Sur le ’100 % santé’, le président de la FNMF juge naturel qu’on ait sollicité les mutuelles. Cela dit, il aimerait que le gouvernement s’adresse aussi aux professionnels de santé qui, en tant qu’ordonnateurs des dépenses de soins, ont une responsabilité majeure dans la réussite de la réforme.
Par ailleurs, la FNMF attend du gouvernement qu’il lui fournisse au plus vite les informations permettant de ’paramétrer le nouveau système’ et d’éviter des ’remboursements à l’aveugle’. Pour le reste, « la mise en œuvre du 100 % santé ne devrait pas conduire à une dérive des cotisations ». Cette approche ’macroéconomique’ n’exclut pas « qu’une approche micro prenant en compte, par exemple, le poids élevé des retraités dans un portefeuille, oblige à un résultat différent ».
DR
Répondant à ceux qui reprochent aux mutuelles de pratiquer des coûts de gestion trop élevés, le président de la mutualité française a rappelé que le gouvernement a lui-même fait le choix de « stimuler la concurrence pour parvenir à un juste prix ». 400 acteurs se partageant le marché de la complémentaire santé, chacun cherche à réduire ses coûts sans y parvenir. « De fait, si la concurrence existe, ils doivent utiliser les armes de la concurrence, donc le recours à la publicité qui a un prix... CQFD »

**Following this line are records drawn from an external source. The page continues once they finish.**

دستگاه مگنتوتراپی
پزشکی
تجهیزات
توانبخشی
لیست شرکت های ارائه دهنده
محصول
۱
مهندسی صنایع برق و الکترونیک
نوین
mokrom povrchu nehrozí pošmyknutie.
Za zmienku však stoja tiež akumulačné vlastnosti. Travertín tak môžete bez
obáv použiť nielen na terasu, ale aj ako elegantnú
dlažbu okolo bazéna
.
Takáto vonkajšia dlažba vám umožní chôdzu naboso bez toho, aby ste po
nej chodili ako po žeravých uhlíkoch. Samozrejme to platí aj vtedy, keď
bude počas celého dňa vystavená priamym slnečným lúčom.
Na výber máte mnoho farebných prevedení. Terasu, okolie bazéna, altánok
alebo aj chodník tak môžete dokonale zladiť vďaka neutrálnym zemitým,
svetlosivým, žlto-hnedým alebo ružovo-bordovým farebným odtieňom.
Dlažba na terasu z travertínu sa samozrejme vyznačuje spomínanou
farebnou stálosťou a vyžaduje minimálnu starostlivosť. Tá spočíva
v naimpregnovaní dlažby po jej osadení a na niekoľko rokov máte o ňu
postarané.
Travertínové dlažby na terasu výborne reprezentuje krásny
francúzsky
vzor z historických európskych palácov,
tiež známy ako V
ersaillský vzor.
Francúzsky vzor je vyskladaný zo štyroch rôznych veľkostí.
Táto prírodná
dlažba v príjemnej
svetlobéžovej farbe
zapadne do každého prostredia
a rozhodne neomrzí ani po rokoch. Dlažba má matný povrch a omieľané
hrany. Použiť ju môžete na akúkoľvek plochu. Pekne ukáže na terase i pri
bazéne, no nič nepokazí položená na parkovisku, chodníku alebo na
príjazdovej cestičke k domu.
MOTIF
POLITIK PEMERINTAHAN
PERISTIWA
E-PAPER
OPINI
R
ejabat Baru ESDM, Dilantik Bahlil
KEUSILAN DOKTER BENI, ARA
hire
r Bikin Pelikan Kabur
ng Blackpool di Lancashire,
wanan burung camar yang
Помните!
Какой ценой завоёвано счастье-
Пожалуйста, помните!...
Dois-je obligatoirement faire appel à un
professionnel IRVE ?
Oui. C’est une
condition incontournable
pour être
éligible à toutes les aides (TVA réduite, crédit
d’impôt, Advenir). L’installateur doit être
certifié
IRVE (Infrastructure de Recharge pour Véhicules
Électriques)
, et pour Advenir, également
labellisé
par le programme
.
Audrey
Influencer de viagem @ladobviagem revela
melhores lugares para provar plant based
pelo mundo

En outre, les coûts des changements de réglementation, de Solvabilité 2, des reportings, ont été subis par les mutuelles. Enfin, Thierry Beaudet rappelle que les mutuelles, passées de 8 000 (rapport sénatorial L’assurance française, d’Alain Lambert, 2000), à quelques centaines aujourd’hui, sans plan social et en convertissant leurs agents au service à l’assuré, n’ont pas démérité. Loin de là. La preuve d’ailleurs figure dans un chiffre : grâce aux complémentaires, toutes familles confondues, le reste à charge en matière de dépenses de soins est en France de 8 %. C’est le chiffre le plus faible de tous les pays de l’OCDE.